Aiming dead centre on the myth-making, writer/director Walter Hill --reliably brilliant, susceptible to folderol -- turns a relatively small episode into the longest running feud. Wild Bill doesn’t convince one bit as history, although Jeff Bridges makes the transition flawlessly. 

Bill Hickok killed men, had a rash of friendships and died holding cards totalling aces and eights. This has since passed into popular culture as “Dead Man’s Hand.”

For showing the man -- long-haired, cool under pressure and lacking accountability -- Hill makes a decisively imprecise movie. Tallying it up, Wild Bill doesn’t fill in enough blanks to be escapism nor does it cover enough bullet points to rate as purely biopic. Therefore, this account seems to be spurred by fascination, long in the gestation and yet short on execution.

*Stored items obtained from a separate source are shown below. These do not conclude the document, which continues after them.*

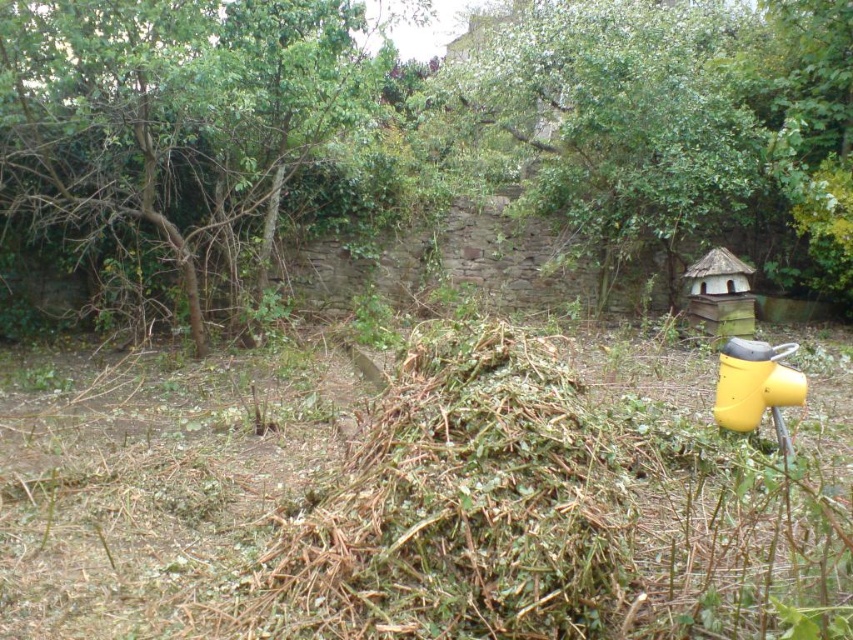 This screenshot has height=640, width=853. I want to click on yellow plastic hydrant at lower right, so click(x=756, y=387).

How distant is yellow plastic hydrant at lower right from wooden hut at right?

yellow plastic hydrant at lower right and wooden hut at right are 4.29 meters apart from each other.

Image resolution: width=853 pixels, height=640 pixels. What do you see at coordinates (756, 387) in the screenshot?
I see `yellow plastic hydrant at lower right` at bounding box center [756, 387].

Find the location of a particular element. This screenshot has width=853, height=640. yellow plastic hydrant at lower right is located at coordinates (756, 387).

Who is shorter, green leafy tree at upper center or yellow plastic hydrant at lower right?

yellow plastic hydrant at lower right is shorter.

Is green leafy tree at upper center positioned in front of yellow plastic hydrant at lower right?

No, green leafy tree at upper center is further to the viewer.

Between point (445, 92) and point (778, 369), which one is positioned in front?

Positioned in front is point (778, 369).

Locate an element on the screen. Image resolution: width=853 pixels, height=640 pixels. green leafy tree at upper center is located at coordinates (618, 118).

The height and width of the screenshot is (640, 853). Describe the element at coordinates (178, 108) in the screenshot. I see `green leafy tree at upper left` at that location.

Identify the location of green leafy tree at upper left. Image resolution: width=853 pixels, height=640 pixels. (178, 108). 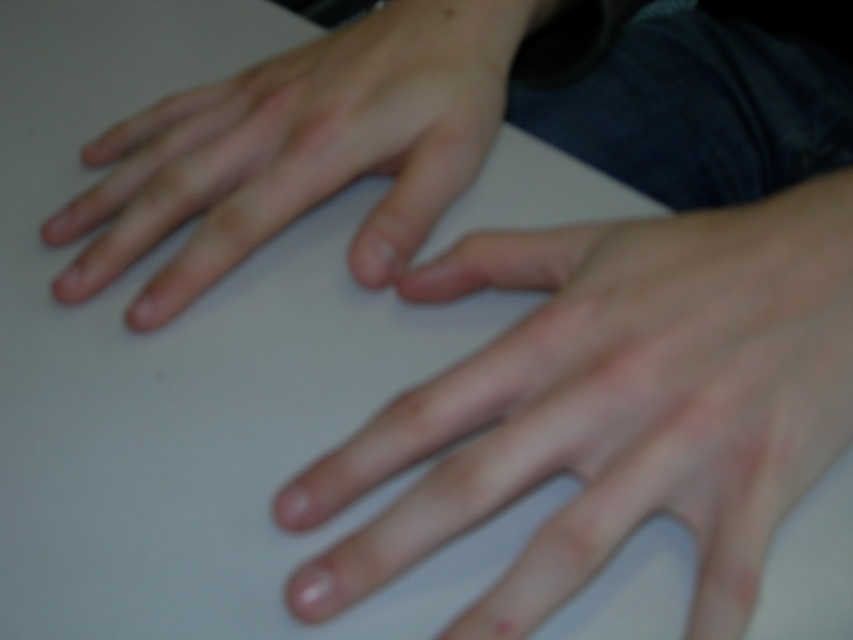 Question: Can you confirm if smooth skin hand at center is positioned to the right of smooth skin hand at upper left?

Choices:
 (A) yes
 (B) no

Answer: (A)

Question: Where is smooth skin hand at center located in relation to smooth skin hand at upper left in the image?

Choices:
 (A) below
 (B) above

Answer: (A)

Question: Which object is closer to the camera taking this photo?

Choices:
 (A) smooth skin hand at center
 (B) smooth skin hand at upper left

Answer: (A)

Question: Among these points, which one is farthest from the camera?

Choices:
 (A) (624, 444)
 (B) (434, 109)

Answer: (B)

Question: Is smooth skin hand at center smaller than smooth skin hand at upper left?

Choices:
 (A) no
 (B) yes

Answer: (B) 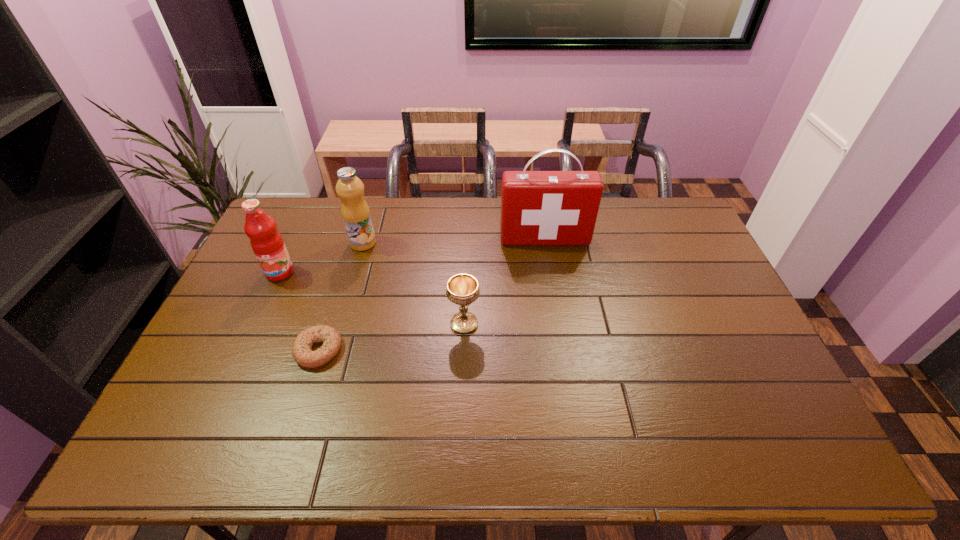 This screenshot has width=960, height=540. Find the location of `the first-aid kit`. the first-aid kit is located at coordinates (537, 207).

Where is `the tallest object`? the tallest object is located at coordinates (537, 207).

Where is `the farther fruit juice`? This screenshot has height=540, width=960. the farther fruit juice is located at coordinates (355, 211).

The image size is (960, 540). I want to click on the leftmost object, so click(x=266, y=241).

The width and height of the screenshot is (960, 540). I want to click on the left fruit juice, so click(266, 241).

Where is `the second object from right to left`? This screenshot has height=540, width=960. the second object from right to left is located at coordinates (462, 289).

Identify the location of chalice. This screenshot has height=540, width=960. (462, 289).

Where is `bagel`? Image resolution: width=960 pixels, height=540 pixels. bagel is located at coordinates (303, 355).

Consider the fascinating Bruce Dern, setting us alight through a stirring cameo. I also enjoyed Bridges’ casual grandeur. He walks through dusky saloons carrying the next burden before it’s even saddled on his shoulders. Ergo, the weight of the world can be an idea as much as a physical hindrance. Rarely does the past catch up to Hickok as he ploughs into destiny’s waiting room, while smoking a pipe.

Incidentally, the filmmakers score big in netting David Arquette. He plays Jack McCall, a pathetic soul that swishes around like a bug in the mud.

Simultaneously major and minor or perhaps just a little too preoccupied with hats, Wild Bill breathes the vaguest wisp of over-ripe fortitude. It’s a morality tale minus any trace of good or bad in its veins.